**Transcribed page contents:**
══════
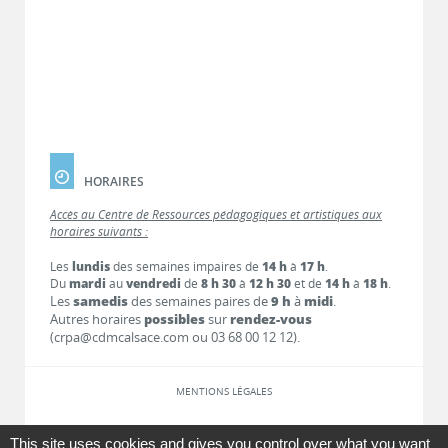
HORAIRES
Accès au Centre de Ressources pédagogiques et artistiques aux
horaires suivants :
Les
lundis
des semaines impaires de
14 h
à
17 h
.
Du
mardi
au
vendredi
de
8 h 30
à
12 h 30
et de
14 h
à
18 h
.
Les
samedis
des semaines paires de
9 h
à
midi
.
Autres horaires
possibles
sur
rendez-vous
(crpa@cdmcalsace.com ou 03 68 00 12 12).
MENTIONS LÉGALES
LIENS
This site uses cookies and gives you control over what you want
══════
**Task:** Only lines containing the word "semaines" should appear in the answer, and every such line from the records above must be there.

**Answer:**
des semaines impaires de
des semaines paires de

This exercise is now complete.